I remember Chris Roberts talking about this, the reason its taking so long ist hey want to implement it at the lowest level. This would require rewriting the entire renderer. Its a pretty big undertaking, and there will be some caveats since yes, it was originally intended for DX11. However I’m confident they can bring something to the table that’ll be widely beneficial.
So you’re suggesting that we push a console to it’s limits despite the fact current gen can’t even maintain complete 100% 1080p 60fps to it’s limits, that would make us a way better game than say a PC only game like SC?, I am really confused because I don’t see how pushing a console that is already at it’s limits, is going to make us a PC only game look miles better, just on PC with no multiplat.
I mean we can look at that one event they showed us but I;m here and still looking at 2 and a half years worth of games that still haven’t pushed the envelope and still haven’t given PC a ton of games like SC, so far we’ve got 1 and a half if we count KCD but even then that’s multiplat by design.
Wait so consoles and |PC are now all going to use DX 12 to push some massive limits?.
I honestly don’t see why we need off the shelf consoles to help us get the visuals for a PC game, let alone a single API and not say others.
I just don’t see how we need consoles in order to make really good PC only games that won’t ever run on consoles.
So if they master obsolete hardware, then we won’t have to upgrade for like 20 years with each mastery?.

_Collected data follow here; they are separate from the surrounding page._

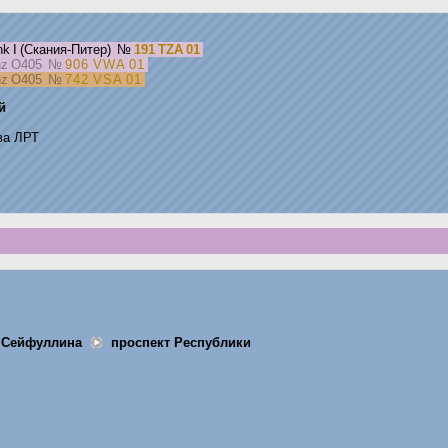
k I (Скания-Питер)
№
191 TZA 01
nz O405
№
906 VWA 01
nz O405
№
742 VSA 01
й
ва ЛРТ
а Сейфуллина
проспект Республики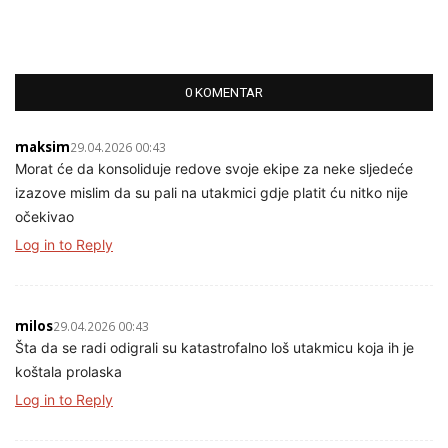
0 KOMENTAR
maksim
29.04.2026 00:43
Morat će da konsoliduje redove svoje ekipe za neke sljedeće
izazove mislim da su pali na utakmici gdje platit ću nitko nije
očekivao
Log in to Reply
milos
29.04.2026 00:43
Šta da se radi odigrali su katastrofalno loš utakmicu koja ih je
koštala prolaska
Log in to Reply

I know how it all works but I;m finding it zany to believe that some devs have to master obsolete off the shelf hardware to give us what SE teases us with what we could get for a game, all without having to use new hardware at all. Last time I checked we advance with tech like we advance with everything, we don’t master something and stick with the same tech for decades and decades, we’ve mastered the art of making phones and yet we get new ones each year, we don’t need to stick with the same phone for say 10-20 years.
I just don’t believe that to get PC only games, we need console only devs to master an API and then make game only for PC to give us what PC can do, that just sounds too forced and insane.
Xbone isn’t, however PS4 already uses a low level API which basically they had to even unlock one of the dev cores for a bit more performance. PS4 provides a bit more resolution and performance compared to xbone, however its still not all that much.
DX12 will help Xbone compete against PS4, however when comparing both to PC it still isn’t much.
Thats actually very interesting if its the case. I know Sony has done a few updates during the PS4’s lifespan thus far to optimize their API. Would be interesting to see that continue.
+1 for vulkan.
Considering that the vast majority of PC gamers are running a 1920 or less monitor and a $200 or less graphics card, it does not really matter all these extra bells and whistles. The same goes for consoles. SONY is making a mistake with their PS4.5 as it will cut down on sales of the PS4 which 40 million people find it to be a perfectly good gaming console. So what that it cannot do 1080P all the time. It plays games and looks good. Good is good enough.
I’ve been playing a lot of Paragon lately and it already looks amazing, the only difference from the trailer is texture quality.
I would like to know when is Paragon going to use these new features it it’s not already in the next patch.
ark survival can you see this?
Read the article before posting.
get a clew before posting.
talk as if you know any better than Epic or Nvidia.
“Thanks for the suggestion, but I’d rather not.”
you just did.
and there’s nothing in that article to back up your rants, just more updates & improvements to an already impressive engine.